New taxpayer-funded research must be made available to the public free of charge within a year of its publication, the Barack Obama administration has announced. The president's office of science and technology policy told federal agencies to work on plans to release federally funded studies to the public, writes Ry Rivard for Inside Higher Ed.

The UK government has sparked anger by rejecting universities' calls for overseas students to be withdrawn from the net migrant count, a move that may kill off hopes of securing the change in the current parliament, writes John Morgan for Times Higher Education.

Nearly three-quarters of Australians believe international students should be encouraged to stay in the country after completing university studies, according to a survey released by Universities Australia on the eve of a higher education conference in Canberra, writes Daniel Hurst for Newcastle Herald.

A student protest near Nasarawa State University in Keffi, Nigeria, claimed the lives of four students last Monday, writes Adeola Adeyemo for Bella Naija. The students were reportedly protesting over the scarcity of water and power on campus.

Quebec Premier Pauline Marois declared the Canadian province’s post-secondary education crisis “behind us” after a two-day summit. But a powerful voice on the university stage is already dismissing part of the deal as “totally speculative”, while thousands of students rally in the streets, write Rhéal Séguin and James Bradshaw for The Globe and Mail.

An Iranian student belonging to one of the country's most persecuted religious minorities appears to have been expelled from university because of her beliefs, writes Saeed Kamali Dehghan for the Guardian.

The London School of Economics abruptly cancelled an academic conference on the Arab Spring that it planned to hold last weekend at the American University of Sharjah in the United Arab Emirates, citing “restrictions imposed on the intellectual content of the event that threatened academic freedom,” writes Ursula Lindsey for The Chronicle of Higher Education.

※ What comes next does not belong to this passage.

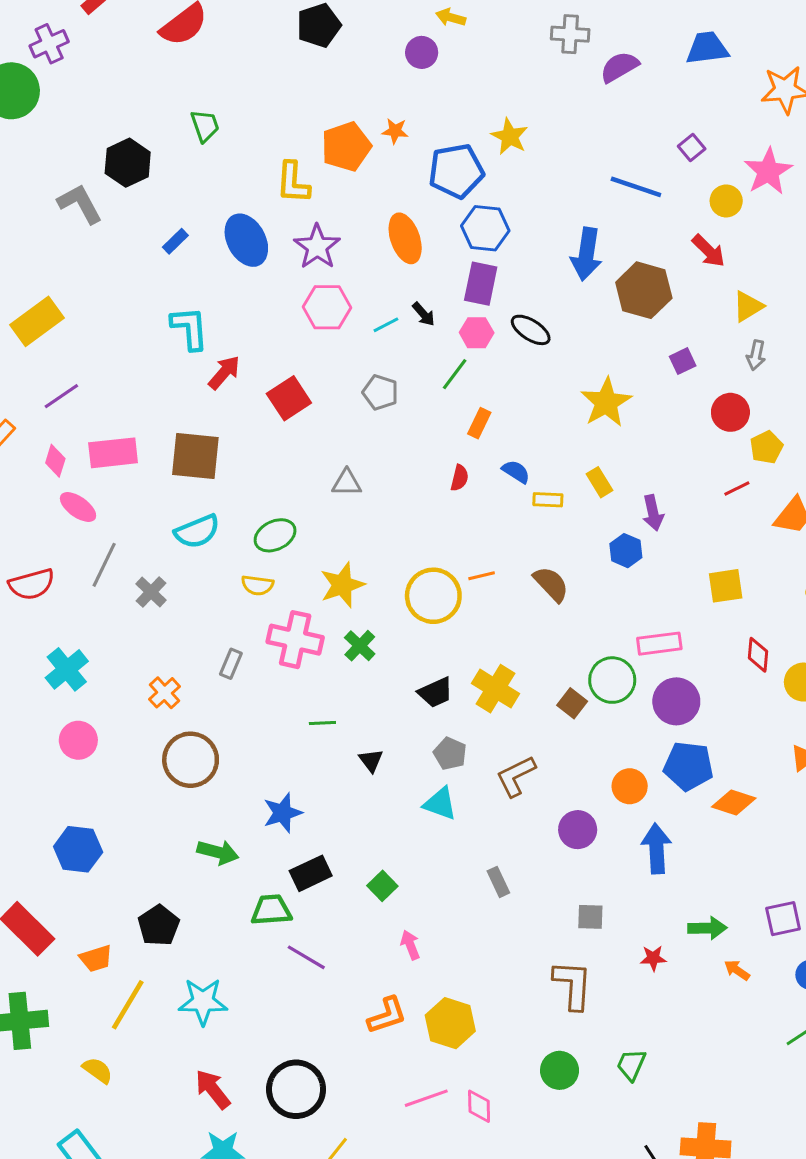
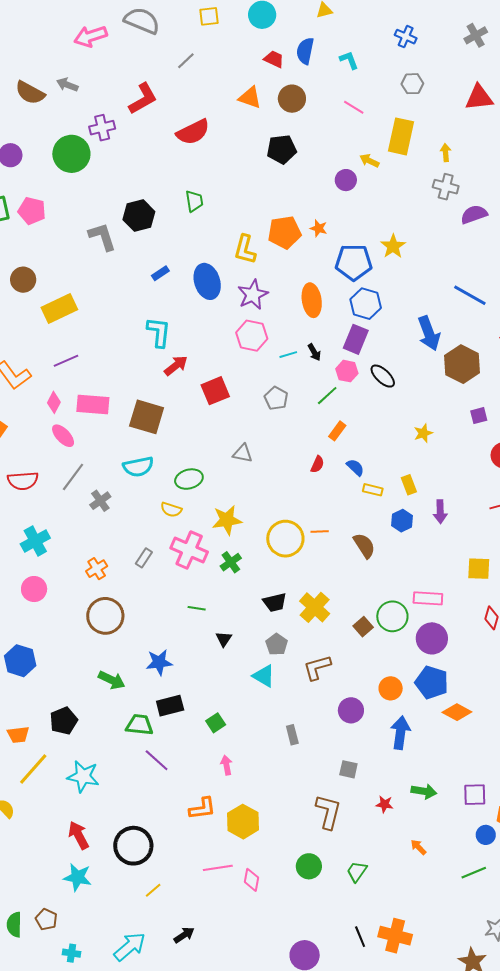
blue arrow: (586, 254) -> (429, 333), turned -40
yellow star: (606, 402) -> (423, 433), size x0.6
blue hexagon: (626, 551) -> (402, 521), moved
orange arrow: (737, 970) -> (418, 847), moved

Many American universities could face a volatile year in terms of financing in 2013, with a major credit ratings agency saying it expects to issue more ratings changes in the not-for-profit higher education sector this year, reports Reuters.

Hundreds of extra postgraduate places are to be created at Scottish universities under a £30 million (US$45 million) scheme, reports Andrew Denholm for The Herald. The Scottish Funding Council will target part of its funding for higher education over the next five years at creating an additional 850 taught postgraduate places in 18 universities.

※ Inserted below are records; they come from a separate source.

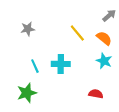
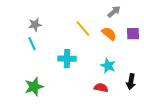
cyan star: (104, 61) -> (108, 66), moved
cyan line: (35, 66) -> (32, 44), moved

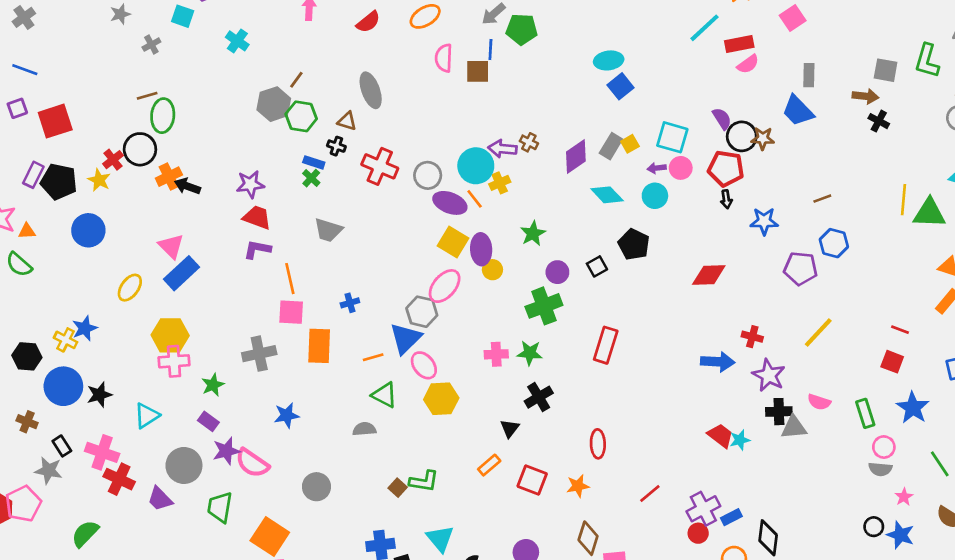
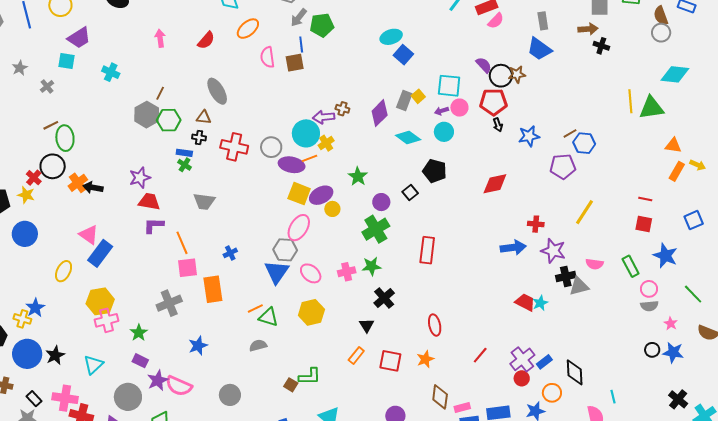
orange line: (475, 199) -> (309, 158), turned -63
brown line: (822, 199) -> (570, 133), moved
purple ellipse: (481, 249) -> (321, 195), turned 75
orange line: (373, 357) -> (255, 308), moved
pink ellipse: (424, 365) -> (311, 273), moved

Scottish universities have been accused of Victorian values on gender equality after new figures showed that their governing bodies are dominated by men, writes Andrew Denholm for The Herald.

UK universities should invest in online courses if they are to take advantage of a "historic opportunity", according to Universities Minister David Willetts, who said that countries such as India and Indonesia have a soaring demand for university courses – creating a market for the UK's universities – writes Sean Coughlan for the BBC.

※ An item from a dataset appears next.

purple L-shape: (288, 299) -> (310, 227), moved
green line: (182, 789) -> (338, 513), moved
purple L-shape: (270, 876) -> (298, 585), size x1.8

Oxford University was last week accused of “institutional bias” against ethnic minorities amid striking differences in different racial groups’ entry rates, writes Sarah Harris for Mail Online.

Students at Oxford University have overwhelmingly rejected a boycott of Israel. The Oxford University Students Council voted last Wednesday with 69 votes against, 10 for and 15 abstentions. They also rejected advocating for a boycott, divestment and sanctions campaign against the country in the National Union of Students, reports Huffington Post.

In ancient times the Lighthouse of Alexandria was one of the Seven Wonders of the World. Salah Khalil’s ambitions are slightly more modest. The founder of the Alexandria Trust, a London-based charity, Khalil wants to “restore the excellence in learning and culture in the Arab region” by starting an online publication devoted to covering higher education, writes DD Guttenplan for The New York Times.

A group of students from Thammasat and Kasetsart universities in Thailand has petitioned Education Minister Pongthep Thepkanchana to stop the two public institutions gaining more autonomy, reports the Bangkok Post. The students fear greater independence will result in higher tuition fees.